A woman takes a photo of Claude Monet’s “Water Lilies” series at the Orangerie Museum in Paris.

Life imitates art. These photos are proof

Photographs by Stefan Draschan
Story by Kyle Almond, CNN

A woman takes a photo of Claude Monet’s “Water Lilies” series at the Orangerie Museum in Paris.

When walking through an art museum, it’s easy to get lost in a beautiful painting.

But the next time you go, take a step back.

You might just see another amazing picture.

A woman observes Egon Schiele’s “Mother with Two Children II” at the Leopold Museum in Vienna, Austria.

Gerhard Richter’s “1025 Colors” are on display at the Museum Barberini in Potsdam, Germany.

Museumgoers walk by Mark Rothko’s “Untitled (Black, Red Over Black On Red)” at the Pompidou Center in Paris.

A woman matches Milton Avery’s “Black Sea” at the Museum Barberini in Potsdam.

Photographer Stefan Draschan loves visiting museums, and over the past few years he has observed some striking similarities between the artwork and the people admiring it.

Maybe their clothing matches the colors or the patterns on the artwork. Maybe it’s their hair that matches.

Or perhaps they share a similar pose or theme.

“There’s always something. This world is full of magic,” said Draschan, who has been photographing these scenes since 2015. The best are compiled in a new book, “Coincidences at Museums.”

Egon Schiele’s “Four Trees” have company at the Belvedere Gallery in Vienna.

A man’s T-shirt matches the mood of Caspar David Friedrich’s “The Abbey in the Oakwood” at the Old National Gallery in Berlin.

There’s no shortage of wonderful museums around Draschan, a Vienna, Austria, native who has lived in Berlin and Paris.
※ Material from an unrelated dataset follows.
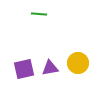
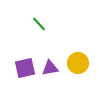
green line: moved 10 px down; rotated 42 degrees clockwise
purple square: moved 1 px right, 1 px up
And anytime he visits someplace new, he scopes out their best museums.

“Museums are, for me, the top destination of any city,” he said. “They are free spaces. There's no car traffic, there's no noise. It's just beautiful during the day.”

Many of them allow photography, too, and that gives Draschan a license to add to his unique collection of photos.

A woman blends in at the Pergamon Museum in Berlin.

Another camouflaged shirt at the Pergamon Museum in Berlin.

He’ll roam the halls and watch the people. Because he knows the paintings so well in certain museums, he can spot similarities and anticipate a good photo before people even get to the artwork that they match. He can even spot someone outside, waiting in line.

Then it’s a matter of hoping that the museumgoer makes their way to that art and stays there long enough for a good photo. They usually do — and Draschan doesn’t think it’s by chance.

“There's some subconsciousness I think that draws people to (certain art). If they have some similarity, they will stop there,” he said.

A man checks out Otto Moller’s “Street Noise” at the Berlin Gallery.

A hat matches a display at the Pergamon Museum in Berlin.

Not every exhibit allows photography, and Draschan, for the most part, respects museum policies. But if a photo opportunity is too good to pass up, he’ll take the shot.

“Some of my best photographs have (been in those places), where I was touched on the shoulder by security,” he said. “It's risky and I don't like it at all, but if there's no other possibility … it's art! I'm not flashing or damaging the artwork or anything.”

One time he successfully pleaded his case to a guard.

“I just looked at the security and showed him that a person was a fantastic match. And he looked away.”

A man’s dress and body language resemble Anders Zorn’s “A Fisherman” at the Orangerie Museum in Paris.

A museumgoer stops to see Caspar David Friedrich’s “Wanderer above the Sea of Fog” at the Old National Gallery in Berlin.

Draschan will usually spend a couple of hours at a time at one museum, waiting for a photo opportunity. Sometimes it never comes. But he doesn’t get bored. “I have my favorite paintings everywhere,” said the art lover, who also has a similar photo series called Cars Matching Homes.

He has taken photos in 40-50 museums, he’s estimated, and he wants to keep trying new places. The goal is to have at least one great photo from each museum.

He says if he goes a few days without visiting a museum, he feels out of balance.

“I really need art,” he said. “It fills me.”

A museumgoer admires Claude Monet’s “The Turkeys” at the Orsay Museum in Paris.

This man looks as though he could have stepped right out of Ernst Ferdinand Oehme’s “Das Wettenhorn” at the Old National Gallery in Berlin.